Washington’s District Courts are limited jurisdiction courts but serve both criminal and civil cases. Their criminal jurisdiction includes gross misdemeanors, traffic and non-traffic offenses. Some common cases in District Courts are DUIs, driving without a license, reckless driving, and fourth-degree assault. These courts can also process preliminary hearings for felonies and other serious crimes. These courts are authorized to dole out punishments of up to one year in prison and fines of $5,000 for gross misdemeanors. For regular misdemeanors, they can issue 90 days in jail and a $1,000 fine. District Courts do hold jury trials.
District Courts also handle civil disputes such as personal injury cases, landlord/tenant issues, contract disputes of up to $100,000, and other civil proceedings. They also handle domestic violence and protective orders, name changes, lien foreclosures, and small claims issues of up to $5,000. Some Superior Courts have a special small claims division to handle these cases. Appeals from these courts go to the Court of Appeals and then if necessary, to the Supreme Court.
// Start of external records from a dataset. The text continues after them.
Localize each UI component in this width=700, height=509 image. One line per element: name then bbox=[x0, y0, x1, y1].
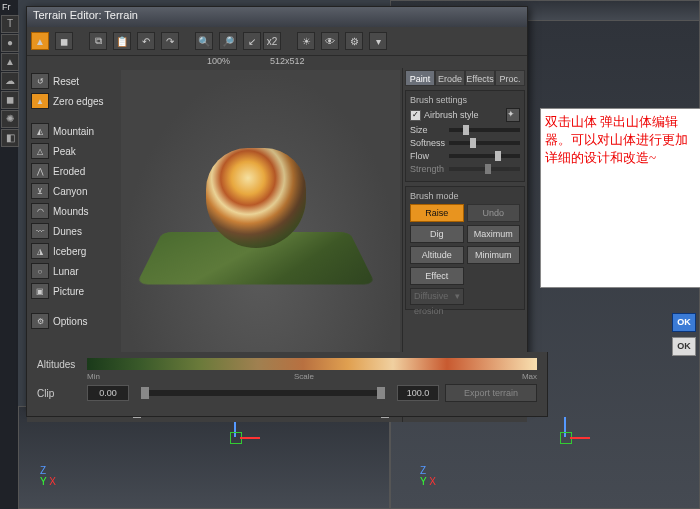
erosion-combo[interactable]: Diffusive erosion▾ bbox=[410, 288, 464, 305]
settings-icon[interactable]: ⚙ bbox=[345, 32, 363, 50]
maximum-button[interactable]: Maximum bbox=[467, 225, 521, 243]
gradient-scale: Scale bbox=[294, 372, 314, 381]
zoom-out-icon[interactable]: 🔎 bbox=[219, 32, 237, 50]
paste-icon[interactable]: 📋 bbox=[113, 32, 131, 50]
scale-up-icon[interactable]: x2 bbox=[263, 32, 281, 50]
transform-gizmo[interactable] bbox=[225, 432, 255, 462]
undo-button[interactable]: Undo bbox=[467, 204, 521, 222]
tab-effects[interactable]: Effects bbox=[465, 70, 495, 86]
chevron-down-icon[interactable]: ▾ bbox=[369, 32, 387, 50]
softness-label: Softness bbox=[410, 138, 446, 148]
zero-edges-button[interactable]: ▲Zero edges bbox=[29, 92, 117, 110]
zoom-in-icon[interactable]: 🔍 bbox=[195, 32, 213, 50]
tab-proc[interactable]: Proc. bbox=[495, 70, 525, 86]
clip-slider[interactable] bbox=[141, 390, 385, 396]
flow-slider[interactable] bbox=[449, 154, 520, 158]
minimum-button[interactable]: Minimum bbox=[467, 246, 521, 264]
preset-mountain[interactable]: ◭Mountain bbox=[29, 122, 117, 140]
light-icon[interactable]: ☀ bbox=[297, 32, 315, 50]
export-terrain-button[interactable]: Export terrain bbox=[445, 384, 537, 402]
eye-icon[interactable]: 👁 bbox=[321, 32, 339, 50]
flow-label: Flow bbox=[410, 151, 446, 161]
editor-toolbar: ▲ ◼ ⧉ 📋 ↶ ↷ 🔍 🔎 ↙ x2 ☀ 👁 ⚙ ▾ bbox=[27, 27, 527, 56]
preset-lunar[interactable]: ○Lunar bbox=[29, 262, 117, 280]
chevron-down-icon: ▾ bbox=[455, 289, 460, 304]
window-titlebar[interactable]: Terrain Editor: Terrain bbox=[27, 7, 527, 27]
annotation-note: 双击山体 弹出山体编辑器。可以对山体进行更加详细的设计和改造~ bbox=[540, 108, 700, 288]
size-label: Size bbox=[410, 125, 446, 135]
brush-mode-title: Brush mode bbox=[410, 191, 520, 201]
panel-tabs: Paint Erode Effects Proc. bbox=[405, 70, 525, 86]
strength-slider bbox=[449, 167, 520, 171]
brush-settings-title: Brush settings bbox=[410, 95, 520, 105]
transform-gizmo-2[interactable] bbox=[555, 432, 585, 462]
softness-slider[interactable] bbox=[449, 141, 520, 145]
preset-iceberg[interactable]: ◮Iceberg bbox=[29, 242, 117, 260]
airbrush-checkbox[interactable]: ✓ bbox=[410, 110, 421, 121]
ok-button-2[interactable]: OK bbox=[672, 337, 696, 356]
scale-down-icon[interactable]: ↙ bbox=[243, 32, 261, 50]
tab-erode[interactable]: Erode bbox=[435, 70, 465, 86]
terrain-mesh bbox=[151, 130, 361, 300]
pin-icon[interactable]: ✦ bbox=[506, 108, 520, 122]
altitude-button[interactable]: Altitude bbox=[410, 246, 464, 264]
altitude-bar: Altitudes Min Scale Max Clip 0.00 100.0 … bbox=[26, 352, 548, 417]
preset-picture[interactable]: ▣Picture bbox=[29, 282, 117, 300]
preset-mounds[interactable]: ◠Mounds bbox=[29, 202, 117, 220]
undo-icon[interactable]: ↶ bbox=[137, 32, 155, 50]
reset-button[interactable]: ↺Reset bbox=[29, 72, 117, 90]
raise-button[interactable]: Raise bbox=[410, 204, 464, 222]
redo-icon[interactable]: ↷ bbox=[161, 32, 179, 50]
gradient-max: Max bbox=[522, 372, 537, 381]
zoom-value: 100% bbox=[207, 56, 230, 66]
tool-icon[interactable]: ◼ bbox=[55, 32, 73, 50]
options-button[interactable]: ⚙Options bbox=[29, 312, 117, 330]
clip-label: Clip bbox=[37, 388, 81, 399]
tool-cloud-icon[interactable]: ☁ bbox=[1, 72, 19, 90]
ok-button[interactable]: OK bbox=[672, 313, 696, 332]
airbrush-label: Airbrush style bbox=[424, 110, 479, 120]
gradient-min: Min bbox=[87, 372, 100, 381]
preset-peak[interactable]: △Peak bbox=[29, 142, 117, 160]
window-title: Terrain Editor: Terrain bbox=[33, 9, 138, 21]
tool-sphere-icon[interactable]: ● bbox=[1, 34, 19, 52]
tab-paint[interactable]: Paint bbox=[405, 70, 435, 86]
tool-misc-icon[interactable]: ◧ bbox=[1, 129, 19, 147]
altitude-gradient[interactable]: Min Scale Max bbox=[87, 358, 537, 370]
brush-settings-group: Brush settings ✓Airbrush style✦ Size Sof… bbox=[405, 90, 525, 182]
preset-dunes[interactable]: 〰Dunes bbox=[29, 222, 117, 240]
dig-button[interactable]: Dig bbox=[410, 225, 464, 243]
effect-button[interactable]: Effect bbox=[410, 267, 464, 285]
altitudes-label: Altitudes bbox=[37, 359, 81, 370]
clip-low-input[interactable]: 0.00 bbox=[87, 385, 129, 401]
size-slider[interactable] bbox=[449, 128, 520, 132]
strength-label: Strength bbox=[410, 164, 446, 174]
annotation-text: 双击山体 弹出山体编辑器。可以对山体进行更加详细的设计和改造~ bbox=[545, 114, 688, 165]
brush-mode-group: Brush mode Raise Undo Dig Maximum Altitu… bbox=[405, 186, 525, 310]
tool-text-icon[interactable]: T bbox=[1, 15, 19, 33]
tool-cube-icon[interactable]: ◼ bbox=[1, 91, 19, 109]
left-toolbar: Fr T ● ▲ ☁ ◼ ✺ ◧ bbox=[0, 0, 18, 509]
copy-icon[interactable]: ⧉ bbox=[89, 32, 107, 50]
axis-indicator-bl: ZY X bbox=[40, 465, 56, 487]
active-tool-icon[interactable]: ▲ bbox=[31, 32, 49, 50]
clip-high-input[interactable]: 100.0 bbox=[397, 385, 439, 401]
canvas-size: 512x512 bbox=[270, 56, 305, 66]
preset-eroded[interactable]: ⋀Eroded bbox=[29, 162, 117, 180]
preset-canyon[interactable]: ⊻Canyon bbox=[29, 182, 117, 200]
axis-indicator-br: ZY X bbox=[420, 465, 436, 487]
tool-light-icon[interactable]: ✺ bbox=[1, 110, 19, 128]
front-view-label: Fr bbox=[0, 0, 18, 14]
tool-terrain-icon[interactable]: ▲ bbox=[1, 53, 19, 71]
terrain-editor-window: Terrain Editor: Terrain ▲ ◼ ⧉ 📋 ↶ ↷ 🔍 🔎 … bbox=[26, 6, 528, 408]
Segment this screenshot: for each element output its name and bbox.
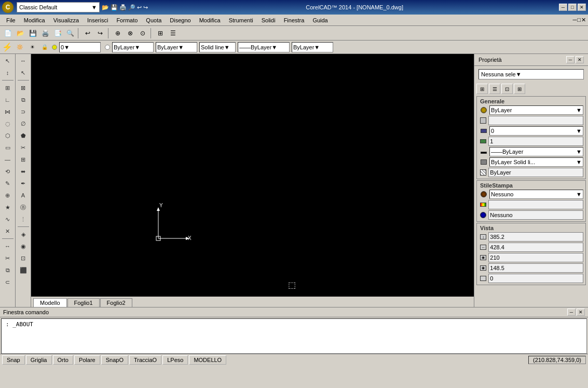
tool2-14[interactable]: ⋮ <box>18 213 29 225</box>
tool-add[interactable]: ⊕ <box>2 190 13 201</box>
canvas-area[interactable]: Y X ⬚ Modello Foglio1 Foglio2 <box>31 54 474 307</box>
menu-visualizza[interactable]: Visualizza <box>49 16 83 24</box>
tool2-3[interactable]: ⊠ <box>18 82 29 93</box>
tool2-16[interactable]: ◉ <box>18 240 29 252</box>
tab-foglio2[interactable]: Foglio2 <box>100 298 132 307</box>
tool-grid[interactable]: ⊞ <box>2 82 13 93</box>
modello-btn[interactable]: MODELLO <box>189 355 226 365</box>
tool2-13[interactable]: ⓐ <box>18 202 29 213</box>
layer-input[interactable]: 0 ▼ <box>489 126 583 136</box>
preview-btn[interactable]: 🔍 <box>64 28 76 39</box>
redo-btn[interactable]: ↪ <box>94 28 106 39</box>
tool-cross[interactable]: ✕ <box>2 225 13 237</box>
tracciao-btn[interactable]: TracciaO <box>129 355 161 365</box>
tool-move[interactable]: ↔ <box>2 240 13 252</box>
save-btn[interactable]: 💾 <box>27 28 38 39</box>
griglia-btn[interactable]: Griglia <box>26 355 52 365</box>
sub-maximize-button[interactable]: □ <box>577 17 581 23</box>
color-dropdown[interactable]: ByLayer ▼ <box>112 42 154 52</box>
sub-close-button[interactable]: ✕ <box>581 17 586 23</box>
menu-file[interactable]: File <box>2 16 20 24</box>
layer-mgr-btn[interactable]: ⚡ <box>2 42 12 52</box>
command-content[interactable]: : _ABOUT <box>1 318 587 354</box>
bylayer4-input[interactable]: ByLayer <box>488 168 583 177</box>
tool-trim[interactable]: ✂ <box>2 252 13 264</box>
tool2-12[interactable]: A <box>18 190 29 201</box>
tool2-1[interactable]: ↔ <box>18 55 29 66</box>
vista-v4[interactable]: 148.5 <box>488 263 583 273</box>
selection-dropdown[interactable]: Nessuna sele ▼ <box>478 69 584 79</box>
lineweight-dropdown[interactable]: ——ByLayer ▼ <box>238 42 290 52</box>
tool2-15[interactable]: ◈ <box>18 229 29 240</box>
tool2-6[interactable]: ∅ <box>18 118 29 129</box>
color-input[interactable]: ByLayer ▼ <box>489 105 583 115</box>
snap-btn[interactable]: ⊕ <box>112 28 124 39</box>
tool2-5[interactable]: ⊃ <box>18 106 29 117</box>
layer-visible-btn[interactable]: 🔆 <box>15 42 25 52</box>
tool-star[interactable]: ★ <box>2 202 13 213</box>
snap2-btn[interactable]: ⊗ <box>125 28 136 39</box>
tool-arrow[interactable]: ↕ <box>2 67 13 78</box>
prop-icon-2[interactable]: ☰ <box>489 84 500 94</box>
tool2-9[interactable]: ⊞ <box>18 154 29 165</box>
nessuno1-input[interactable]: Nessuno ▼ <box>489 190 583 199</box>
polare-btn[interactable]: Polare <box>74 355 100 365</box>
prop-icon-1[interactable]: ⊞ <box>476 84 488 94</box>
menu-finestra[interactable]: Finestra <box>280 16 309 24</box>
tool-rotate[interactable]: ⟲ <box>2 166 13 177</box>
snap3-btn[interactable]: ⊙ <box>137 28 148 39</box>
prop-icon-3[interactable]: ⊡ <box>501 84 513 94</box>
tool2-2[interactable]: ↖ <box>18 67 29 78</box>
open-btn[interactable]: 📂 <box>15 28 26 39</box>
tool-rect[interactable]: ▭ <box>2 142 13 153</box>
maximize-button[interactable]: □ <box>568 4 577 11</box>
val1-input[interactable]: 1 <box>488 137 583 146</box>
close-button[interactable]: ✕ <box>578 4 586 11</box>
extra-dropdown[interactable]: ByLayer ▼ <box>292 42 333 52</box>
tool-select[interactable]: ↖ <box>2 55 13 66</box>
orto-btn[interactable]: Orto <box>53 355 73 365</box>
menu-disegno[interactable]: Disegno <box>166 16 195 24</box>
minimize-button[interactable]: ─ <box>559 4 567 11</box>
tool2-17[interactable]: ⊡ <box>18 252 29 264</box>
linetype-dropdown[interactable]: ByLayer ▼ <box>156 42 197 52</box>
undo-btn[interactable]: ↩ <box>82 28 93 39</box>
menu-strumenti[interactable]: Strumenti <box>225 16 257 24</box>
snap-btn-status[interactable]: Snap <box>2 355 25 365</box>
panel-close-btn[interactable]: ✕ <box>576 56 584 63</box>
tool2-4[interactable]: ⧉ <box>18 94 29 105</box>
menu-guida[interactable]: Guida <box>308 16 332 24</box>
panel-min-btn[interactable]: ─ <box>566 56 575 63</box>
tool2-10[interactable]: ⬌ <box>18 166 29 177</box>
vista-v3[interactable]: 210 <box>488 253 583 262</box>
tool2-18[interactable]: ⬛ <box>18 264 29 276</box>
menu-modifica2[interactable]: Modifica <box>195 16 225 24</box>
linestyle-dropdown[interactable]: Solid line ▼ <box>199 42 236 52</box>
vista-v2[interactable]: 428.4 <box>488 243 583 252</box>
tool-line[interactable]: — <box>2 154 13 165</box>
vista-v5[interactable]: 0 <box>488 274 583 283</box>
stamp-input2[interactable] <box>488 200 583 209</box>
tool2-8[interactable]: ✂ <box>18 142 29 153</box>
snapo-btn[interactable]: SnapO <box>101 355 128 365</box>
lpeso-btn[interactable]: LPeso <box>162 355 188 365</box>
layer-name-dropdown[interactable]: 0 ▼ <box>59 42 101 52</box>
bylayer3-input[interactable]: ByLayer Solid li... ▼ <box>489 157 583 167</box>
print2-btn[interactable]: 📑 <box>52 28 63 39</box>
tool-ch1[interactable]: ⋈ <box>2 106 13 117</box>
tool2-11[interactable]: ✒ <box>18 178 29 189</box>
new-btn[interactable]: 📄 <box>2 28 13 39</box>
nessuno2-input[interactable]: Nessuno <box>488 210 583 220</box>
tool1-btn[interactable]: ⊞ <box>155 28 166 39</box>
layer-lock-btn[interactable]: 🔒 <box>39 42 50 52</box>
tool-angle[interactable]: ∟ <box>2 94 13 105</box>
entity-input[interactable] <box>488 116 583 125</box>
menu-formato[interactable]: Formato <box>112 16 142 24</box>
tab-foglio1[interactable]: Foglio1 <box>67 298 100 307</box>
tool-hex[interactable]: ⬡ <box>2 130 13 141</box>
bylayer2-input[interactable]: ——ByLayer ▼ <box>489 147 583 156</box>
vista-v1[interactable]: 385.2 <box>488 232 583 242</box>
print-btn[interactable]: 🖨️ <box>39 28 51 39</box>
workspace-dropdown[interactable]: Classic Default ▼ <box>17 2 100 12</box>
tool-mirror[interactable]: ⊂ <box>2 276 13 288</box>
Judges in District Courts serve four-year terms, and they are elected into office. All limited jurisdiction judges must attend 45 hours of continuing education every three years. The District Courts in Washington are supported by administrative staff and the Court Clerk for the state. The Washington State Courts website has resources for self-represented litigants including guides, all the forms needed for filing a case in Washington and handbooks, publications, court reports, problem-solving courts, legislative summaries, court rules and access to public court records.
District and Municipal Courts total about 2 million cases per year and see more legal issues than any other courts in the state. The bulk of these cases are traffic violations and parking tickets.